>>>>
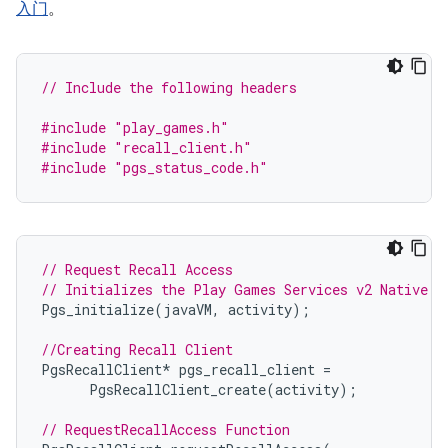
入门
。
// Include the following headers
#include
"play_games.h"
#include
"recall_client.h"
#include
"pgs_status_code.h"
// Request Recall Access
// Initializes the Play Games Services v2 Native S
Pgs_initialize
(
javaVM
,
activity
);
//Creating Recall Client
PgsRecallClient
*
pgs_recall_client
=
PgsRecallClient_create
(
activity
);
// RequestRecallAccess Function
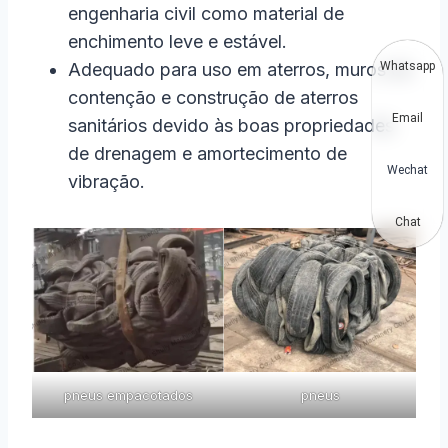
engenharia civil como material de
enchimento leve e estável.
Whatsapp
Adequado para uso em aterros, muros de
contenção e construção de aterros
Email
sanitários devido às boas propriedades
de drenagem e amortecimento de
Wechat
vibração.
Chat
pneus empacotados
pneus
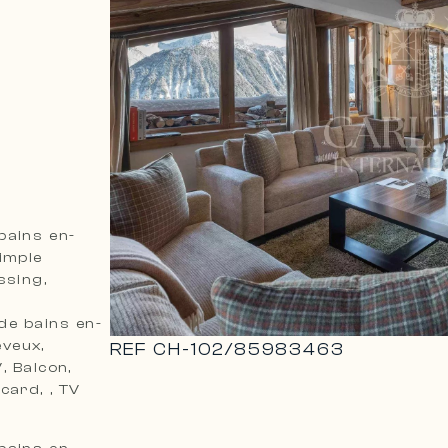
bains en-
Simple
ssing,
 de bains en-
eveux,
REF
CH-102
/
85983463
, Balcon,
card, , TV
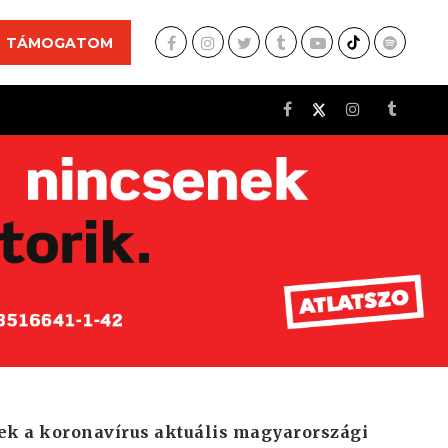
TÁMOGATOM
ek a koronavírus aktuális magyarországi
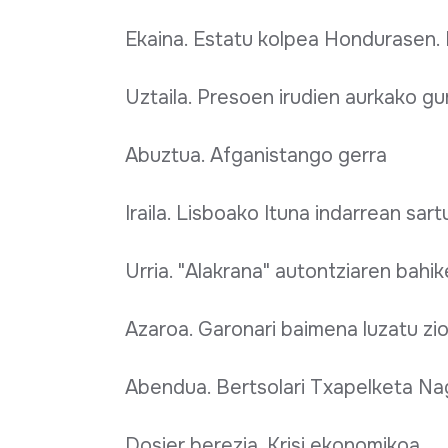
Ekaina. Estatu kolpea Hondurasen. 
Uztaila. Presoen irudien aurkako g
Abuztua. Afganistango gerra
Iraila. Lisboako Ituna indarrean sart
Urria. "Alakrana" autontziaren bahi
Azaroa. Garonari baimena luzatu zi
Abendua. Bertsolari Txapelketa Na
Dosier berezia. Krisi ekonomikoa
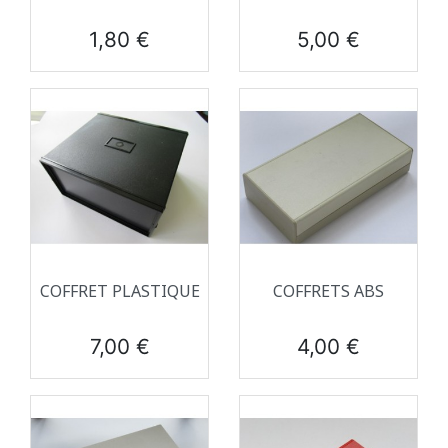
Prix
Prix
1,80 €
5,00 €
COFFRET PLASTIQUE
COFFRETS ABS
Prix
Prix
7,00 €
4,00 €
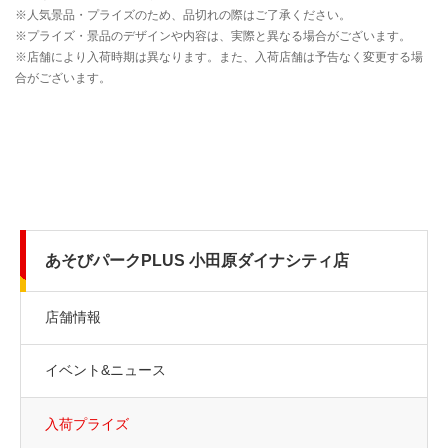
あそびパークPLUS 小田原ダイナシティ店
店舗情報
イベント&ニュース
入荷プライズ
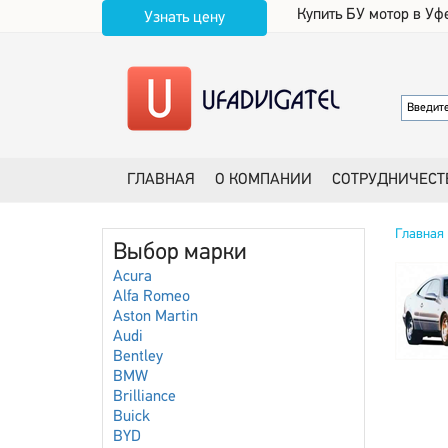
Купить БУ мотор в Уф
Узнать цену
ГЛАВНАЯ
О КОМПАНИИ
СОТРУДНИЧЕСТ
Главная
Выбор марки
Acura
Alfa Romeo
Aston Martin
Audi
Bentley
BMW
Brilliance
Buick
BYD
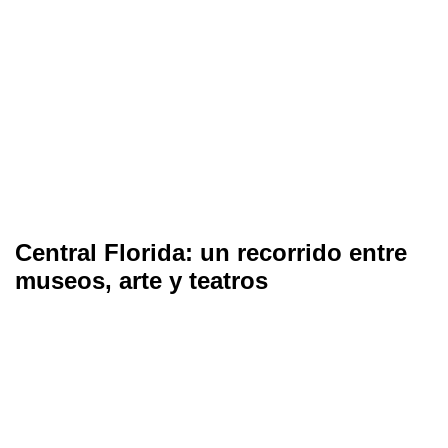
Central Florida: un recorrido entre
museos, arte y teatros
<<<<
What is being asked —
Retype the records exactly. Any image in them should not appear in what you write.

Task result —
入门
。
// Include the following headers
#include
"play_games.h"
#include
"recall_client.h"
#include
"pgs_status_code.h"
// Request Recall Access
// Initializes the Play Games Services v2 Native S
Pgs_initialize
(
javaVM
,
activity
);
//Creating Recall Client
PgsRecallClient
*
pgs_recall_client
=
PgsRecallClient_create
(
activity
);
// RequestRecallAccess Function
engenharia civil como material de
enchimento leve e estável.
Whatsapp
Adequado para uso em aterros, muros de
contenção e construção de aterros
Email
sanitários devido às boas propriedades
de drenagem e amortecimento de
Wechat
vibração.
Chat
pneus empacotados
pneus
bains en-
Simple
ssing,
 de bains en-
eveux,
REF
CH-102
/
85983463
, Balcon,
card, , TV
TÁMOGATOM
ek a koronavírus aktuális magyarországi
Ekaina. Estatu kolpea Hondurasen. 
Uztaila. Presoen irudien aurkako g
Abuztua. Afganistango gerra
Iraila. Lisboako Ituna indarrean sart
Urria. "Alakrana" autontziaren bahi
Azaroa. Garonari baimena luzatu zi
Abendua. Bertsolari Txapelketa Na
Dosier berezia. Krisi ekonomikoa
Prix
Prix
1,80 €
5,00 €
COFFRET PLASTIQUE
COFFRETS ABS
Prix
Prix
7,00 €
4,00 €
あそびパークPLUS 小田原ダイナシティ店
店舗情報
イベント&ニュース
入荷プライズ
Купить БУ мотор в Уф
Узнать цену
ГЛАВНАЯ
О КОМПАНИИ
СОТРУДНИЧЕСТ
Главная
Выбор марки
Acura
Alfa Romeo
Aston Martin
Audi
Bentley
BMW
Brilliance
Buick
BYD
Central Florida: un recorrido entre
museos, arte y teatros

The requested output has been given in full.